Performance Enhancements to GPU Matrix Kernels
NVIDIA's CuBlas library now takes advantage of architecheral enhancements available on the latest GPUs. When exploited by this new library, significant performance enhancements are realized, compared to the earlier libraries. These enhancements are now a standard part of this distribution.Unfortunately GPUs with compute capability 2.0 or older (Fermi architecture) do not contain the hardware to execute this new library. To be compatible with all GPU models, FMSlib detects the compute capability of the current hardware at execution time. If hardware is detected which is incompatible with the latest software, FMSlib automatically switches to a shared object version which is compatible. These legacy shared object versions of the CuBlas library are provided as part of this distribution.

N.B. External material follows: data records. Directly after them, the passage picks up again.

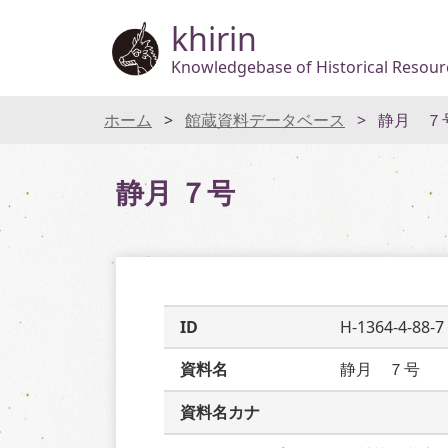
khirin
Knowledgebase of Historical Resourc
ホーム
館蔵資料データベース
静月 ７
静月 ７号
ID
H-1364-4-88-7
資料名
静月　７号
資料名カナ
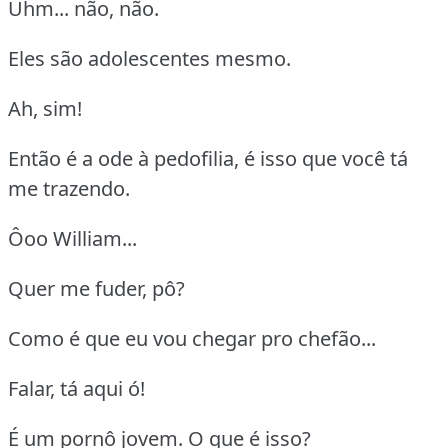
Uhm... não, não.
Eles são adolescentes mesmo.
Ah, sim!
Então é a ode à pedofilia, é isso que você tá
me trazendo.
Ôoo William...
Quer me fuder, pô?
Como é que eu vou chegar pro chefão...
Falar, tá aqui ó!
É um pornô jovem. O que é isso?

If you know you will never be running on earlier hardware you may delete these files. They are only used when earlier hardware is detected.The following table lists the CuBlas libraries which are provided:
Operating System | Linux 64 | Windows 64 | Windows 32 |
---|---|---|---|
Curent CuBlas | 9.1 Linked in |
cublas64_91.dll | N/A |
Legacy CuBlas | 8.0 Provided as libcublas.so |
cublas64_80.dll | cublas32_65.dll |
New Dashboard WEB Pages for GPU Properties
New WEB pages GPU-Fixed, GPU-Chg., GPU-Dyn. and GPU-RTL have been added to the Dashboard reports, which are available in MatrixWarrior and FMSlib. These pages summarize information about the GPU's hardware properties and oprating environment.

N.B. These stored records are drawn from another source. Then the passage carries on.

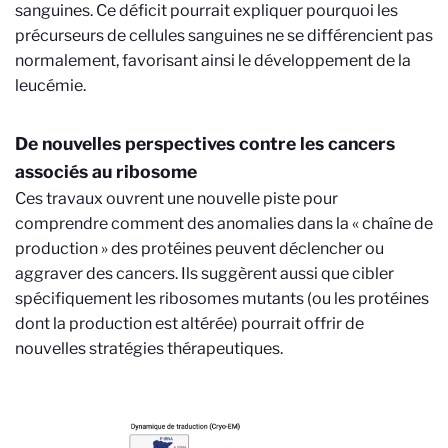
sanguines. Ce déficit pourrait expliquer pourquoi les
précurseurs de cellules sanguines ne se différencient pas
normalement, favorisant ainsi le développement de la
leucémie.
De nouvelles perspectives contre les cancers
associés au ribosome
Ces travaux ouvrent une nouvelle piste pour
comprendre comment des anomalies dans la « chaîne de
production » des protéines peuvent déclencher ou
aggraver des cancers. Ils suggèrent aussi que cibler
spécifiquement les ribosomes mutants (ou les protéines
dont la production est altérée) pourrait offrir de
nouvelles stratégies thérapeutiques.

Two layers of NVIDIA software are interrogated to obtain this information:
- NVML, The Nvidia Management Library.
This is the device driver, the lowest level of software managing the GPU. It provides the following types of information:- Static
This includes properties of the GPU which do not change with time. Examples include model number and where it is installed on the PCI bus. - Changable
Settings which can be changed, either through the nvidia-smi utility or by an application. Examples include power and temperature operating limits. - Dynamic
Performance information which is continuously changing while the GPU is operating. Examples include temperature, clock rate and power usage.
- Static
- Run Time Library
The Run Time Library is layered on the NVML device driver. It also extracts some information from the device driver, as well as other settings which control the runtime environment.

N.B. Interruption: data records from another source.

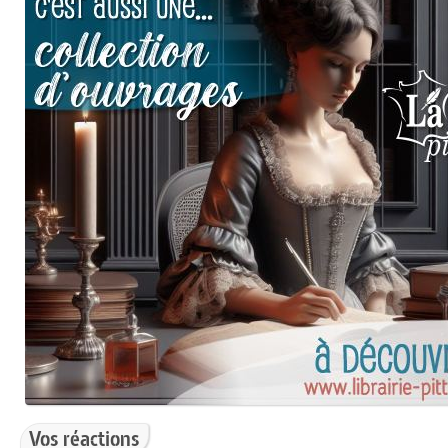
Vos réactions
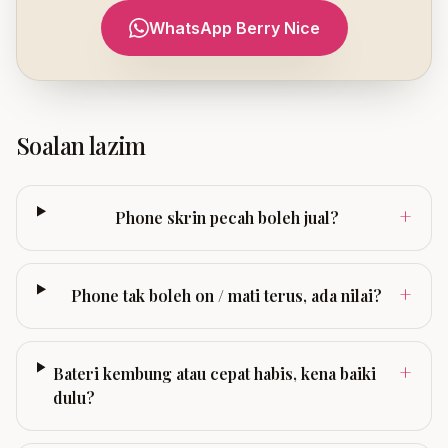
WhatsApp Berry Nice
Soalan lazim
+
Phone skrin pecah boleh jual?
+
Phone tak boleh on / mati terus, ada nilai?
+
Bateri kembung atau cepat habis, kena baiki
dulu?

Temperature, Clock Rate and Power Consumption on the Performance Page
Routine | All | 40 CPUs |
GPU 1 33 °C 1312 MHz 57 Watts |
GPU 2 34 °C 1312 MHz 55 Watts |
GPU 3 34 °C 1312 MHz 56 Watts |
GPU 4 32 °C 1312 MHz 54 Watts |
GPU 5 31 °C 1312 MHz 55 Watts |
GPU 6 33 °C 1312 MHz 56 Watts |
GPU 7 35 °C 1312 MHz 56 Watts |
GPU 8 31 °C 1312 MHz 54 Watts |
---|---|---|---|---|---|---|---|---|---|---|
Matrix Multiply | 51730 | 0 | 6502 | 6519 | 6530 | 6515 | 6493 | 6494 | 6504 | 6503 |
CPU(0%) | ||||||||||
Triangle Solve | 48636 | 0 | 6173 | 6229 | 6221 | 6203 | 6100 | 6080 | 6161 | 6250 |
CPU(0%) | ||||||||||
Diagonal Factor | 23893 | 9 | 3123 | 3111 | 3130 | 3122 | 3133 | 3129 | 3129 | 3124 |
GPU model = Tesla V100-SXM2-16GB |
Depending on the GPU model, the Performance page now displays the current temperature, SM clock rate and power consumption for each GPU. This information may be used for monitoring and making any adjustments to temperature, clock or power limits. It is also useful in obtaining a snapshot on how well an algorithm divides it's work among the GPUs.